N'en déplaise à certains, nous sommes les enfants de la République : Chems-Eddine Hafiz remet des points sur les i

Par Lionel Lemonier, le 22/04/2022

Le recteur de la Grande Mosquée de Paris, Chems-Eddine Hafiz, a repris la plume pour combattre l’intolérance, qu’elle soit religieuse ou politique. Il rappelle des faits historiques, combat les fausses interprétations de l’islam et s’interroge sur les responsabilités de l’État comme des croyants eux-mêmes. Un livre qui bouscule et dont la sortie en mars n'a rien d'un hasard à l'heure de l'élection présidentielle.

A peine séchée l’encre de son dernier livre intitulé Le manifeste contre le terrorisme islamique (Erick Bonnier, septembre 2021), Chems-Eddine Hafiz récidive avec un nouveau manifeste qui s’adresse aux citoyens français non-musulmans comme à ses coreligionnaires. Le titre de son nouveau livre incite à croire que cet avocat né à Alger a pour préoccupation unique la défense des musulmans de France contre l’intolérance religieuse. Mais en réalité, N'en déplaise à certains, nous sommes les enfants de la République interpelle aussi les croyants musulmans. Il les place même devant leurs responsabilités, à coup de rappels historiques, de versets extraits du Coran et de questionnements sur leur connaissance des textes et de leur signification.

Dès son introduction, l’auteur s’en explique avec clarté : « En tant qu’avocat et musulman, je mesure la grande et double injustice faite aujourd’hui à l’islam. D’un côté, on commet des atrocités au nom de cette belle religion. De l’autre, on l’accuse d’être la source d’une haine qui conduit au terrorisme. » Et de préciser quelques pages plus loin qu’il nous faut accepter « les vérités historiques et géographiques, même inconfortables, au lieu de nous exclure les uns les autres de ce qui nous regarde tous ».

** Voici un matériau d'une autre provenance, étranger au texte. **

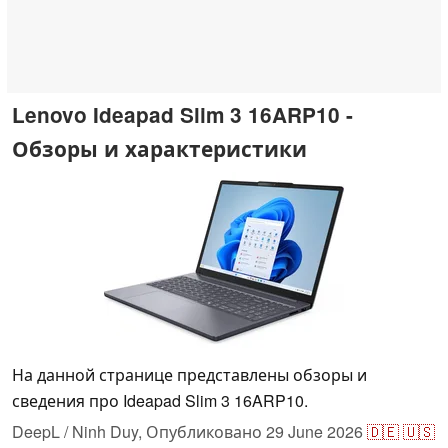
Lenovo Ideapad Slim 3 16ARP10 -
Обзоры и характеристики
На данной странице представлены обзоры и
сведения про Ideapad Slim 3 16ARP10.
DeepL / Ninh Duy,
Опубликовано
29 June 2026
🇩🇪
🇺🇸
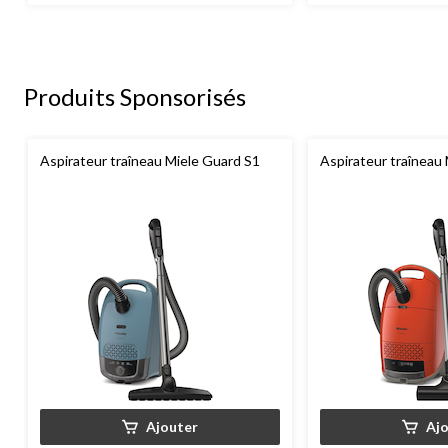
Produits Sponsorisés
Aspirateur traîneau Miele Guard S1
Aspirateur traîneau
Ajouter
Aj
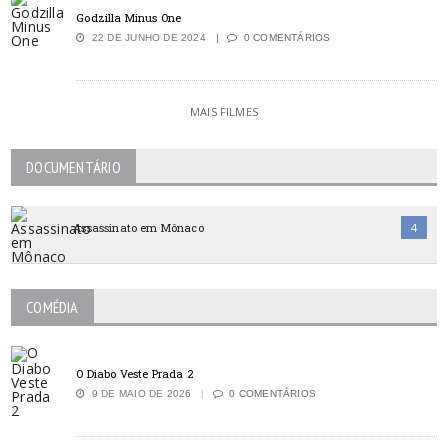
Godzilla Minus One
22 DE JUNHO DE 2024
0 COMENTÁRIOS
MAIS FILMES
DOCUMENTÁRIO
Assassinato em Mônaco
4
COMÉDIA
O Diabo Veste Prada 2
9 DE MAIO DE 2026
0 COMENTÁRIOS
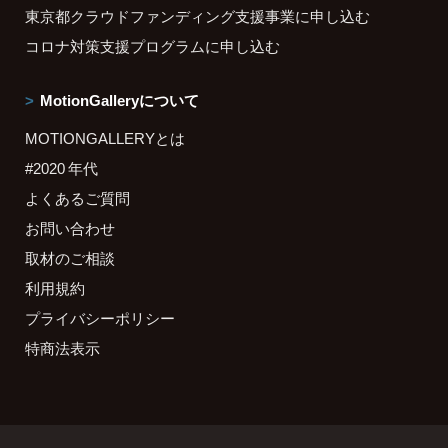
東京都クラウドファンディング支援事業に申し込む
コロナ対策支援プログラムに申し込む
MotionGalleryについて
MOTIONGALLERYとは
#2020 年代
よくあるご質問
お問い合わせ
取材のご相談
利用規約
プライバシーポリシー
特商法表示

C’est ainsi que tout au long des 227 pages de l’ouvrage, le recteur de la Grande Mosquée de Paris revient sur les faits et le contexte historiques qui permettent d’expliquer incompréhension mutuelle, intolérance et essor de l'islamisme. « Aussi paradoxal que cela puisse paraître, les islamistes et ceux qui rejettent l’islam en France sont des partenaires objectifs », affirme-t-il dès le premier chapitre dont l’objectif est de rappeler que les musulmans sont des citoyens qui aiment leur pays. Comme tous les autres.

La laïcité, la plus belle des inventions françaises

Les musulmans de France « doivent contribuer au renforcement des institutions » et « doivent voter » à l'occasion de chaque échéance électorale (présidentielle aujourd'hui, législatives demain), car « le droit de vote est un outil fondamental et indispensable à (leur) intégration ». Ils sont des citoyens qui doivent aussi défendre « la plus belle invention française », la laïcité. Seuls les « laïcards » seront surpris de découvrir que Chems-Eddine Hafiz défend passionnément cet « espace commun dans lequel notre fraternité en tant que citoyens français s’exprime. » « Il faut l’utiliser, la renforcer et s’épanouir en elle, insiste-t-il. Je le dis aux imams et je les incite à en parler. Nous avons besoin de l’expliquer, même en langue arabe. Surtout en langue arabe, car il y a une tendance à confondre cette notion avec l’athéisme. »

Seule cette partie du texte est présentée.